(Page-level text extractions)
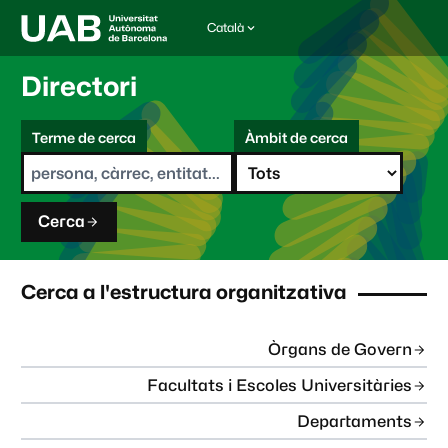
Català
I
d
i
Directori
o
m
C
a
Terme de cerca
Àmbit de cerca
s
e
e
r
l
c
e
a
c
Cerca
c
i
o
n
Cerca a l'estructura organitzativa
a
t
:
Òrgans de Govern
Facultats i Escoles Universitàries
Departaments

» **GOAL OF THE EXERCISE**
With the pictures dropped, write out all of the entries word for word.

» **RESPONSE TO THIS EXERCISE**
Català
I
d
i
Directori
o
m
C
a
Terme de cerca
Àmbit de cerca
s
e
e
r
l
c
e
a
c
Cerca
c
i
o
n
Cerca a l'estructura organitzativa
a
t
:
Òrgans de Govern
Facultats i Escoles Universitàries
Departaments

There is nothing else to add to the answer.